• Mussel shells collected from the Riverland region of SA. (Flinders University)Source: Flinders University
A chronology of human habitation in the River Murray area within South Australia has lead to a new timeline that dates back at least 29,000 years.
Royce Kurmelovs

15 Jul 2020 - 3:28 PM  UPDATED 15 Jul 2020 - 3:29 PM

The oldest known Aboriginal site along the River Murray within South Australia has been identified in the first comprehensive archaeology survey of the Riverland region.

The site, identified by radiocarbon dating mussel shells taken from a midden overlooking the Pike River floodplain downstream from Renmark, was part of a project that sought to establish a chronology of human habitation in the area by analysing material taken from over 30 sites in the region.

Prior work by other researchers performed in the 1990s dated skeletal remains in the area to around 4000 years ago.

The latest research data pushes that timeline all the way back to the time before the last Ice Age.

Spokesperson for the River Murray and Mallee Aboriginal Corporation (RMMAC), Fiona Giles, said the work was invaluable in helping “fill the gaps” by providing a deep timeline of human movement and ecological events along the river.

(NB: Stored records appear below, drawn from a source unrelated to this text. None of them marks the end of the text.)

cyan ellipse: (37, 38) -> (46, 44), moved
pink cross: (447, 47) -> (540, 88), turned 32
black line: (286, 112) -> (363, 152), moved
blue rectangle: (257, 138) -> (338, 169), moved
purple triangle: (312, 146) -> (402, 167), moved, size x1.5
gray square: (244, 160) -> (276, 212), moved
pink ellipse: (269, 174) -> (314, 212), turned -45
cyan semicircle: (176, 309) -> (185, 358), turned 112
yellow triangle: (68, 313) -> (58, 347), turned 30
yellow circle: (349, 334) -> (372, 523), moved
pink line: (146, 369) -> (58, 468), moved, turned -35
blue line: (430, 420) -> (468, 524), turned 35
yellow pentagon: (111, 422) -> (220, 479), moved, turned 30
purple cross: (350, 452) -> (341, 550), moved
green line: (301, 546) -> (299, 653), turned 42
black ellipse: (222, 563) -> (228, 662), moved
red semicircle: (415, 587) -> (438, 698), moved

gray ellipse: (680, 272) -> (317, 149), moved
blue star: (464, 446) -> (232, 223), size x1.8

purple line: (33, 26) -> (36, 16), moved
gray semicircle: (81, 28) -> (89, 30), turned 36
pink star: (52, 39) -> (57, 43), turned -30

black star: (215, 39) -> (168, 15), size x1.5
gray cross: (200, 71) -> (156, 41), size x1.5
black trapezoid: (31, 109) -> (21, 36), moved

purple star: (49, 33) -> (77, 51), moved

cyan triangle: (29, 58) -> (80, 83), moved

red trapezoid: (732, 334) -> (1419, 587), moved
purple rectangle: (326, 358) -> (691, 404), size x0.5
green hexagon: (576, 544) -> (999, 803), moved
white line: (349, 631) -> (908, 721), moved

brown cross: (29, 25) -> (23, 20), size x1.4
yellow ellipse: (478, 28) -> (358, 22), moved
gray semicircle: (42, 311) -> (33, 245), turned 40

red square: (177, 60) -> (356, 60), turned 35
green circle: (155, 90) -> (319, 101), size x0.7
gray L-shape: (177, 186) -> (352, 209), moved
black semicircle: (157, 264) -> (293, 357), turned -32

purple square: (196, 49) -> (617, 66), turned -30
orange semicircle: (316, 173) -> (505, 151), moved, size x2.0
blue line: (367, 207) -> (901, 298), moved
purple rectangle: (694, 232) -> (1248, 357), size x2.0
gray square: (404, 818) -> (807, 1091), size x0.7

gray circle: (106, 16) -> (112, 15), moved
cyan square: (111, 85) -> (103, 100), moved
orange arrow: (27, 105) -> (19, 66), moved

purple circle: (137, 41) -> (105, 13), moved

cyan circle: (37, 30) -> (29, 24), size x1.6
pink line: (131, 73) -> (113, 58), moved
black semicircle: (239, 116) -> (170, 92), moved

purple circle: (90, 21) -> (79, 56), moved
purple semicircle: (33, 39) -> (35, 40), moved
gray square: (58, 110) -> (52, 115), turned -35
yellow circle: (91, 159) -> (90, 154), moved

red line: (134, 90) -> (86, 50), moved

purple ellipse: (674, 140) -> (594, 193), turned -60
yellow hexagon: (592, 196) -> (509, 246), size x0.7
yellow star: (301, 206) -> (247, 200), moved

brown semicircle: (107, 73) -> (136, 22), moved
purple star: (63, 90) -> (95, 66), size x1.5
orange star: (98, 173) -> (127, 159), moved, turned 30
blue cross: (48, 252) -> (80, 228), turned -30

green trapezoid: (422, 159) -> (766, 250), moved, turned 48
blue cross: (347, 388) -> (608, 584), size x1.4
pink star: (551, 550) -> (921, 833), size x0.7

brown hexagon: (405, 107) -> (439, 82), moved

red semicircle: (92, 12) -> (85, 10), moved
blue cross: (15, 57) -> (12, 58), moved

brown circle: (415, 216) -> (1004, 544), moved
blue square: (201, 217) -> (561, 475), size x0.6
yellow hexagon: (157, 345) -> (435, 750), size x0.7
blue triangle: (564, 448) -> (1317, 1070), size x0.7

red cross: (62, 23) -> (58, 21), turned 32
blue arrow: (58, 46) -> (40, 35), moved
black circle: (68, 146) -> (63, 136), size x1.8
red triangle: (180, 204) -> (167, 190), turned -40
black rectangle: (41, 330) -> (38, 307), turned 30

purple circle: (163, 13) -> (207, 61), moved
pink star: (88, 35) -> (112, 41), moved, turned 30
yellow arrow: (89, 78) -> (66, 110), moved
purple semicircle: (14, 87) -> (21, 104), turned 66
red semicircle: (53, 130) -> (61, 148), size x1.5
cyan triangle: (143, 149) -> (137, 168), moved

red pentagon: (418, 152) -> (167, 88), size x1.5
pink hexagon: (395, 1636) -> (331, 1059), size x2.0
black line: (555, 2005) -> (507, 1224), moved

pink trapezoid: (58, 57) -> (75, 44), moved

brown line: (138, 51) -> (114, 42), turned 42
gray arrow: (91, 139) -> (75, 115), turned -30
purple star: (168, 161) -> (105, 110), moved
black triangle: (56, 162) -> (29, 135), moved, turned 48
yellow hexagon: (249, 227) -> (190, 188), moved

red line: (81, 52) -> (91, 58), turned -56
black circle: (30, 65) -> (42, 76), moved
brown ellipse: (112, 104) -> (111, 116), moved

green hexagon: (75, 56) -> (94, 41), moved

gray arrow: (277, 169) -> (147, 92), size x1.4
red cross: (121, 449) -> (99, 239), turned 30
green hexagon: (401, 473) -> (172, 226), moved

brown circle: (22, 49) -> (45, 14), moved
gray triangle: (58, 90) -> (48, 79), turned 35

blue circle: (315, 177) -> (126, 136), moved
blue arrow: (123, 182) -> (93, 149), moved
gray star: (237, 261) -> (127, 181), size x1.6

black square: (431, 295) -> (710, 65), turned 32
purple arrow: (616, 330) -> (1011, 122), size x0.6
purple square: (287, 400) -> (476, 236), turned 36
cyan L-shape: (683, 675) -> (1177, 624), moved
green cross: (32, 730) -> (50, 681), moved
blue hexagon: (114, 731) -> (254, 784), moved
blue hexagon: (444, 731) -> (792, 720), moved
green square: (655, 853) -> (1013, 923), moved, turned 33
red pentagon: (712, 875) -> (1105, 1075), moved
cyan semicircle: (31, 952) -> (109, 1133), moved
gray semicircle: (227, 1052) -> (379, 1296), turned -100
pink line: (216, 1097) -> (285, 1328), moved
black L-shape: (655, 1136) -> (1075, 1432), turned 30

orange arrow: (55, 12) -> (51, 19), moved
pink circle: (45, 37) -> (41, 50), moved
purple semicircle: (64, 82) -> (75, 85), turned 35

“It paints a picture of us, of how our ancestors lived here and how times have changed, how the levels of the waters all change,” Giles said. “That was life, the river, that was the flood, that was the lifeline. All life came from the river, from water.”

The work was done as part of an ongoing partnership between the RMMAC and researchers from Flinders University working in a team led by Associate Professor Amy Roberts.

“Being on a river and a flood plain, the archaeology and the evidence of how people lived in that landscape is extensive. There’s almost too much to record, I think it would be fair to say,” Roberts said.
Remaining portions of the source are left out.